During inference, the calculated $\mathcal{M}_{s}$ and $\mathcal{M}_{t}$ are jointly used to generate sound event proposals. The sound event proposal at cell $C_{i,j}$ is treated as positive proposal only if it passes two test: 1) $\mathcal{M}_{s}^{i,j}>d_{s}$ so that it satisfies motion smoothness rule; 2) $\mathcal{M}_{t}^{i,j}>d_{t}$ so that it resides in the designated temporal location $(t_{j},t_{i+1})$ with a high confidence. $d_{s}$ and $d_{t}$ are predefined spatial motion smoothness and temporal overlapness threshold. Once it passes the two tests, the final event detection score derives from the multiplication of its motion smoothness score, temporal overlapness score and the corresponding multilabel classification score (( $head1$ ) discussed earlier). The class label comes from the same multilabel classification head and the spatial location derives from spatial location head.

Event Refinement The raw event candidates obtained above overlap in the temporal dimension. A post-processing is thus required to remove the redundancy (see Fig.4). The post-processing consists of two main parts: intra-class temporal non-maximum suppression (tNMS) and max-event clip. In intra-class tNMS, we compare within the same event class, for two events of the same class with temporal overlap (tNMS) above a predefined threshold, we delete the event with smaller confidence score. In max-event clip, we restrain the maximum number events that can happen at the same time. Max-event clip is a class-agnostic operation, for a set of events that happen at the same time, we sort them according the confidence score $s_{i}$ in descending order and only keep the top-M events. $M$ is a predefined max-event threshold. The post-processing is an iterative process, after which we get the final $K$ detected sound events from $N$ rw proposals $K\leqslant N$ .

4 Experiment

Table 1: Segment-based evaluation result. We report result for different event length: All (overall), Small (0-2s), Medium (2-7s) and large (

>7

s.) SoundDet is more advantageous at predicting longer sound events than EIN(Cao et al., 2020)
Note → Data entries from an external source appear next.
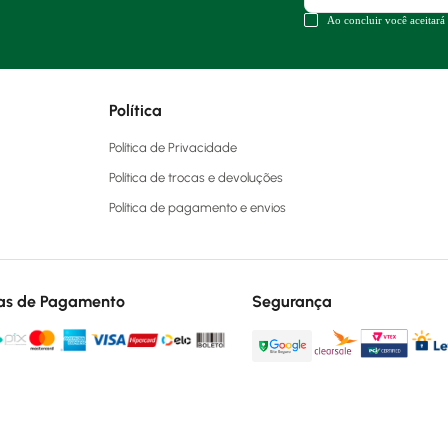
Ao concluir você aceitará
Política
Política de Privacidade
Política de trocas e devoluções
Política de pagamento e envios
as de Pagamento
Segurança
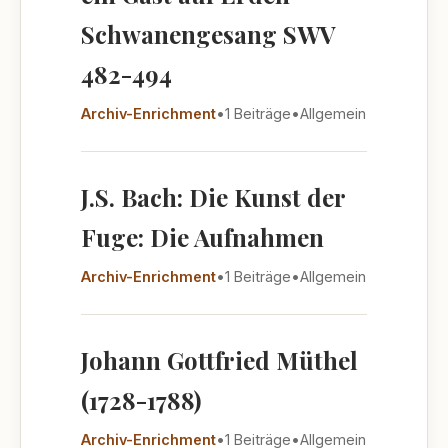
Schwanengesang SWV
482-494
Archiv-Enrichment
•
1 Beiträge
•
Allgemein
J.S. Bach: Die Kunst der
Fuge: Die Aufnahmen
Archiv-Enrichment
•
1 Beiträge
•
Allgemein
Johann Gottfried Müthel
(1728-1788)
Archiv-Enrichment
•
1 Beiträge
•
Allgemein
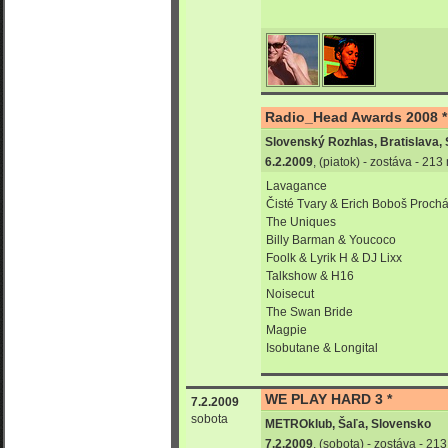
Radio_Head Awards 2008 *
Slovenský Rozhlas, Bratislava,
6.2.2009
, (piatok) - zostáva - 21
Lavagance
Čisté Tvary & Erich Boboš Proch
The Uniques
Billy Barman & Youcoco
Foolk & Lyrik H & DJ Lixx
Talkshow & H16
Noisecut
The Swan Bride
Magpie
Isobutane & Longital
WE PLAY HARD 3 *
7.2.2009
sobota
METROklub, Šaľa, Slovensko
7.2.2009
, (sobota) - zostáva - 21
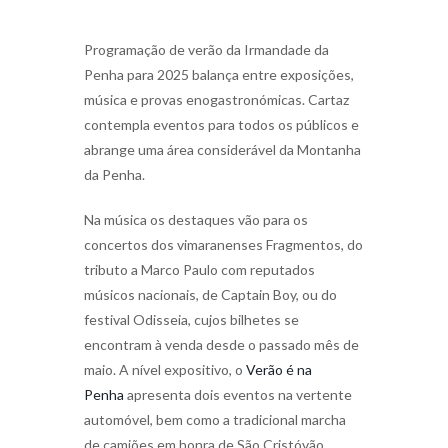
Programação de verão da Irmandade da
Penha para 2025 balança entre exposições,
música e provas enogastronómicas. Cartaz
contempla eventos para todos os públicos e
abrange uma área considerável da Montanha
da Penha.
Na música os destaques vão para os
concertos dos vimaranenses Fragmentos, do
tributo a Marco Paulo com reputados
músicos nacionais, de Captain Boy, ou do
festival Odisseia, cujos bilhetes se
encontram à venda desde o passado mês de
maio. A nível expositivo, o
Verão é na
Penha
apresenta dois eventos na vertente
automóvel, bem como a tradicional marcha
de camiões em honra de São Cristóvão.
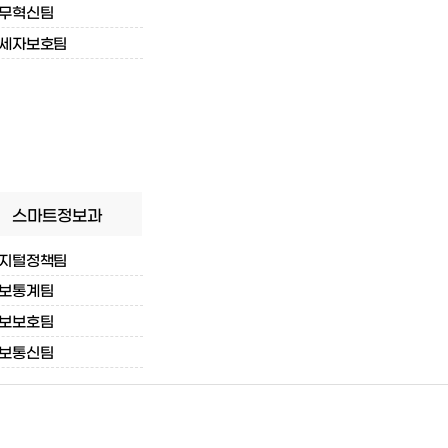
무혁신팀
세자보호팀
스마트정보과
지털정책팀
보통계팀
보보호팀
보통신팀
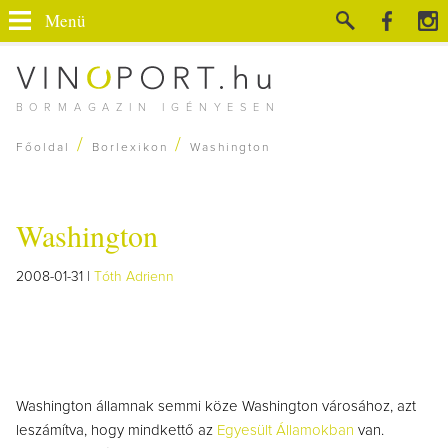
Menü
BORMAGAZIN IGÉNYESEN
/
/
Főoldal
Borlexikon
Washington
Washington
2008-01-31 |
Tóth Adrienn
Washington államnak semmi köze Washington városához, azt
leszámítva, hogy mindkettő az
Egyesült Államokban
van.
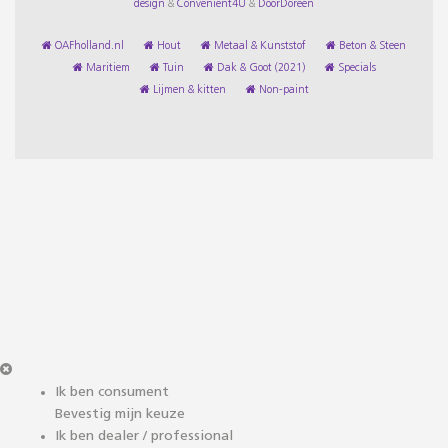
design
&
Convenient4U
&
DoorDoreen
OAFholland.nl
Hout
Metaal & Kunststof
Beton & Steen
Maritiem
Tuin
Dak & Goot (2021)
Specials
Lijmen & kitten
Non-paint
Ik ben consument
Bevestig mijn keuze
Ik ben dealer / professional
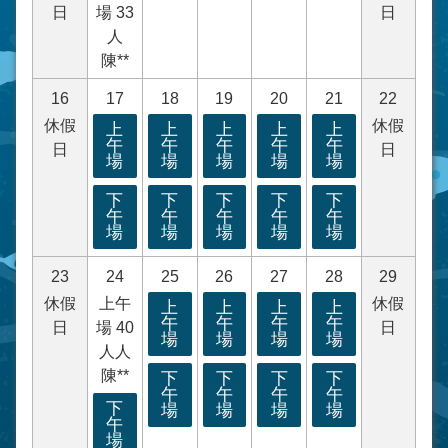
日
場 33
日
人
陳**
16
17
18
19
20
21
22
休假
休假
上
上
上
上
上
午
午
午
午
午
日
日
場
場
場
場
場
下
下
下
下
下
午
午
午
午
午
場
場
場
場
場
23
24
25
26
27
28
29
休假
上午
休假
上
上
上
上
午
午
午
午
日
場 40
日
場
場
場
場
人人
陳**
下
下
下
下
午
午
午
午
下
場
場
場
場
午
場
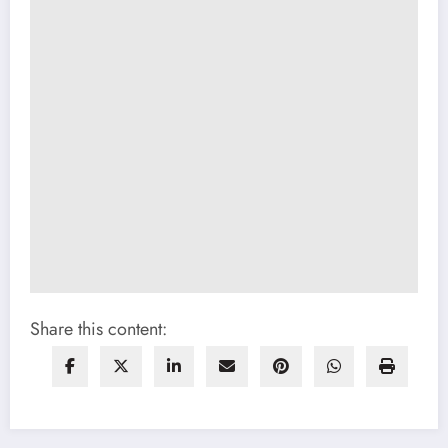
Share this content:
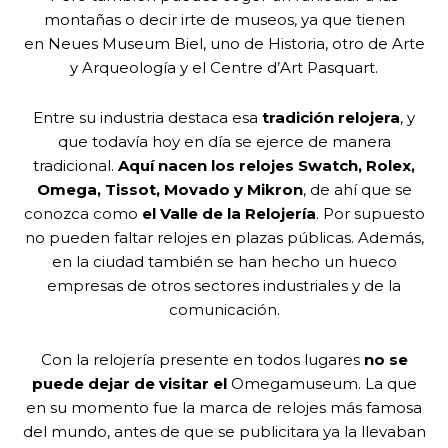
montañas o decir irte de museos, ya que tienen
en Neues Museum Biel, uno de Historia, otro de Arte
y Arqueología y el Centre d’Art Pasquart.
Entre su industria destaca esa
tradición relojera
, y
que todavía hoy en día se ejerce de manera
tradicional.
Aquí nacen los relojes Swatch, Rolex,
Omega, Tissot, Movado y Mikron
, de ahí que se
conozca como
el Valle de la Relojería
. Por supuesto
no pueden faltar relojes en plazas públicas. Además,
en la ciudad también se han hecho un hueco
empresas de otros sectores industriales y de la
comunicación.
Con la relojería presente en todos lugares
no se
puede dejar de visitar el
Omegamuseum. La que
en su momento fue la marca de relojes más famosa
del mundo, antes de que se publicitara ya la llevaban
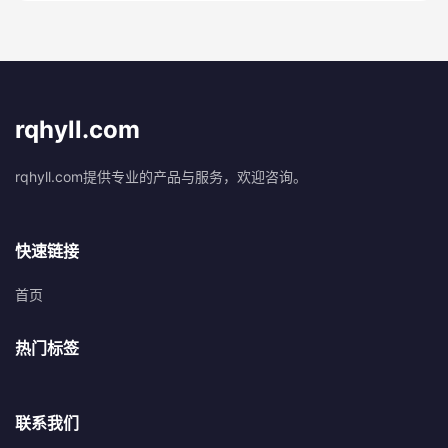
rqhyll.com
rqhyll.com提供专业的产品与服务，欢迎咨询。
快速链接
首页
热门标签
联系我们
Methods	$ER_{20^{\circ}}(\downarrow)$				$F_{20^{\circ}}(\uparrow)$				$LE_{CD}(\downarrow)$ (^∘)				$LR_{CD}(\uparrow)$
	All	Sma	Mid	Lar	All	Sma	Med	Lar	All	Sma	Med	Lar	All	Sma	Med	Lar
SELDnet(foa)	0.63	0.64	0.63	0.79	0.46	0.48	0.48	0.42	23.1	22.8	23.2	20.5	0.69	0.70	0.70	0.64
SELDnet(mic)	0.66	0.68	0.66	0.79	0.43	0.44	0.45	0.42	24.2	23.9	23.6	22.8	0.66	0.65	0.67	0.66
EIN(Cao et al., 2020)	0.25	0.30	0.25	0.29	0.82	0.80	0.82	0.83	8.0	8.1	8.0	8.5	0.86	0.85	0.86	0.84
SoundDet_backbone(foa)	0.74	0.79	0.75	0.74	0.38	0.37	0.40	0.38	21.7	22.2	16.7	21.7	0.57	0.57	0.51	0.57
SoundDet_backbone(mic)	0.80	0.85	0.82	0.90	0.30	0.29	0.31	0.34	28.6	29.5	28.6	21.0	0.56	0.56	0.57	0.54
SoundDet_nomaxcorr(foa)	0.90	0.91	0.90	0.90	0.05	0.05	0.06	0.06	79.4	79.3	79.8	79.0	0.50	0.51	0.53	0.48
SoundDet_nomaxcorr(mic)	0.90	0.95	0.95	0.90	0.04	0.04	0.04	0.04	87.3	85.9	87.4	91.3	0.48	0.48	0.49	0.49
SoundDet_nomots(foa)	0.31	0.37	0.38	0.35	0.77	0.72	0.74	0.72	9.0	10.1	9.8	7.4	0.77	0.72	0.74	0.76
SoundDet(foa)	0.25	0.31	0.24	0.26	0.81	0.79	0.83	0.86	8.3	8.5	7.7	8.1	0.82	0.80	0.89	0.85

SoundDet is capable of estimating 2D/3D DoA, physical location, distance and motion of various sound events in polyphonic and moving scenario. In this experiment, we focus on indoor 3D DoA estimation tasks.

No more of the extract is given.